Thursday, October 05, 2006

I think the new books deserve two entirely similar blog posts.

This must be more or less how Amundsen and that lot felt after they did the equivalent of finally getting their books back from the printers. Do I mean Amundsen? Shall we assume I do?

There's really no means of adequately conveying how stunning these tree-derived beasts are. Mostly we're terrifically excited about the spines, and the colours and also the lack of staples.

I think you people should be buying them. Hugely. I did, and I work here, which is a bit like laughing at your own jokes. Oh they ARE so great.

Great like flying ponies.

Sam.

4 comments:

Anonymous said...

I am very excited by this and will, naturally, be purchasing books once I have some of that all important Money that you people seem to want in exchange for paper.

Liz.xx

Leaf Books said...

YAY! I KNOW WHO YOU ARE. I mean... - o public - I do know who Liz is, but I did not actually force Liz into loving the books. Liz loved the books spontaneously. Liz is great at loving the books. Go Liz.

Chris said...

I've now read two Leaf books, and have to say the print quality and writing standard is incredibly high, and the A6 pocket-size is novel and very different, but for me I just don't think paying for a single short story is effective enough: I love the Leaf idea: instead of reading the paper, read a story, but a newspaper is cheaper than a Leaf.

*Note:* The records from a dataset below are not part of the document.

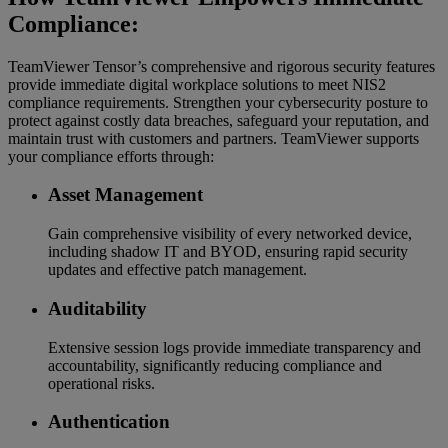
Compliance:
TeamViewer Tensor’s comprehensive and rigorous security features
provide immediate digital workplace solutions to meet NIS2
compliance requirements. Strengthen your cybersecurity posture to
protect against costly data breaches, safeguard your reputation, and
maintain trust with customers and partners. TeamViewer supports
your compliance efforts through:
Asset Management
Gain comprehensive visibility of every networked device,
including shadow IT and BYOD, ensuring rapid security
updates and effective patch management.
Auditability
Extensive session logs provide immediate transparency and
accountability, significantly reducing compliance and
operational risks.
Authentication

As previously stated in this entry, the decision to go A5 is a sound one, and something which I wholeheartedly support - well, the more short-story publishers there are, the better insofar has I am concerned, and we small publishers in Wales should stick together! Who says the Valleys are full of illiterates, like init? :-)

I wouldn't want to see the demise of the pocket-book - from a marketing point of view, it's unique - but perhaps if the price was £1 (and the upper-word limit could be increased to 10k words) then it would be more competitively priced on the railway station platform.

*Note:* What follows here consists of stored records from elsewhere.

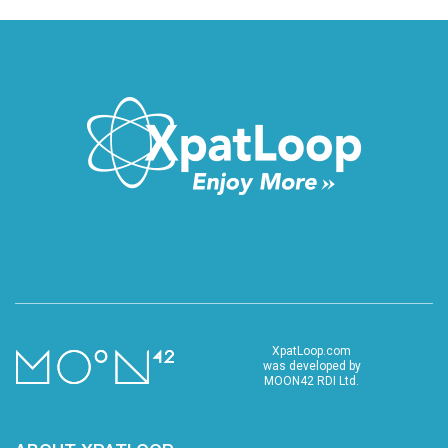
XpatLoop.com
was developed by
MOON42 RDI Ltd.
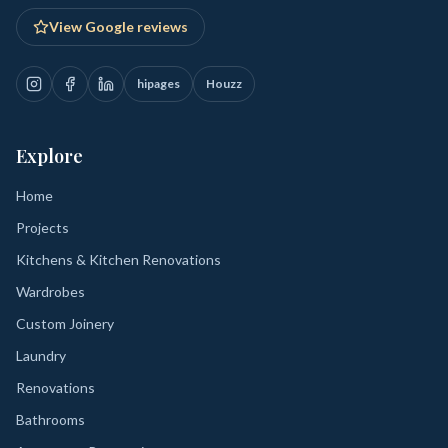
View Google reviews
hipages
Houzz
Explore
Home
Projects
Kitchens & Kitchen Renovations
Wardrobes
Custom Joinery
Laundry
Renovations
Bathrooms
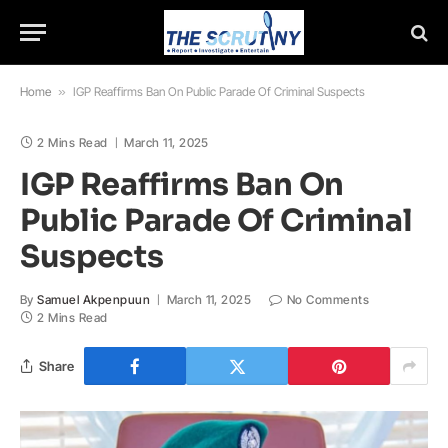
Home
»
IGP Reaffirms Ban On Public Parade Of Criminal Suspects
2 Mins Read
March 11, 2025
IGP Reaffirms Ban On
Public Parade Of Criminal
Suspects
By
Samuel Akpenpuun
March 11, 2025
No Comments
2 Mins Read
Share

Just a couple of thoughts, but on the whole I can see the Leaf motif rising...

Who actually works there - is it just one man/woman and their dog, or a team?

Leaf Books said...

Hi Chris.

Cheers for the comment.

There are four of us working more-or-less full time up here, (down here? Across here? Doesn't much matter). We all mostly do a bit of everything though specifically Sam is the Editor and for the most part Ceci is The Boss. Gav is our web *genius* and Matt, though uncomfortable writing in the third person, has recently started doing more of the production stuff. Everything else is allocated and shared as equally as is possible for that day, be it promo, admin, newsletter writing, etc. When we're up to deadlines we all work closely on proofing, design and everything else together. It's a good balance.

For the most part we'd love to be able to reduce the costs of the pocket books. But unfunded, this just isn't feasible. As much as we acknowledge that £2 is to some too much, to others it's also a fair price to get new authors out there. There are too many technical pricings and so forth to get into on a blog but chiefly yes, the A5 books present an opportunity to get more writers published, and also, of course, to push ourselves beyond the niche we've created and be able to slot happily onto a standard bookshelf.

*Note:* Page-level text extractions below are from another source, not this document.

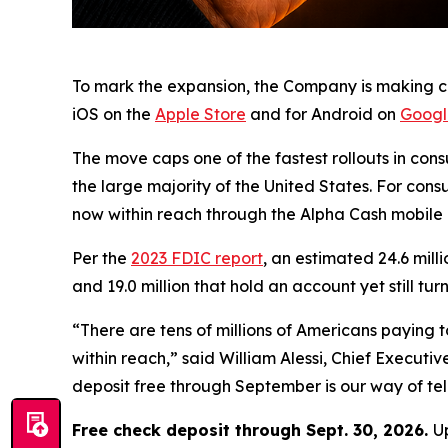
To mark the expansion, the Company is making che
iOS on the
Apple Store
and for Android on
Googl
The move caps one of the fastest rollouts in cons
the large majority of the United States. For con
now within reach through the Alpha Cash mobile 
Per the
2023 FDIC report
, an estimated 24.6 mill
and 19.0 million that hold an account yet still 
“There are tens of millions of Americans paying
within reach,” said William Alessi, Chief Execut
deposit free through September is our way of tell
Free check deposit through Sept. 30, 2026.
U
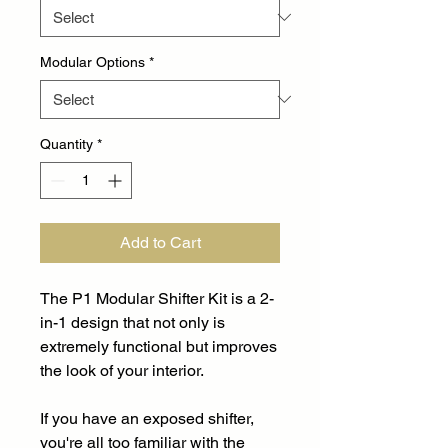
Modular Options
*
Quantity
*
Add to Cart
The P1 Modular Shifter Kit is a 2-
in-1 design that not only is
extremely functional but improves
the look of your interior.
If you have an exposed shifter,
you're all too familiar with the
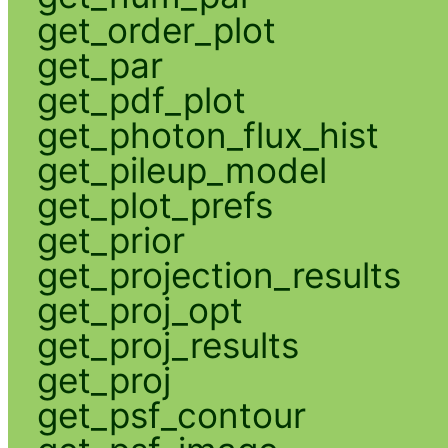
get_order_plot
get_par
get_pdf_plot
get_photon_flux_hist
get_pileup_model
get_plot_prefs
get_prior
get_projection_results
get_proj_opt
get_proj_results
get_proj
get_psf_contour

We're certainly not going to ignore the small books, though, and as Leaf continues grow (it's still an ambitious baby, business-wise) we're still trialling things, playing with others, considering other ideas.

As for wordcounts... well. When you start pushing 10,000 words you also start pushing towards novellas. I myself believe that there's an art to a SHORT story, as opposed to a slightly longer one. Concision, sharpness, all of that sort of thing. If they get longer perhaps they might also become sloppier? Personally I'd much sooner enjoy a well-crafted 3000 word glimpse than read a 10,000 word piece that says too much about itself.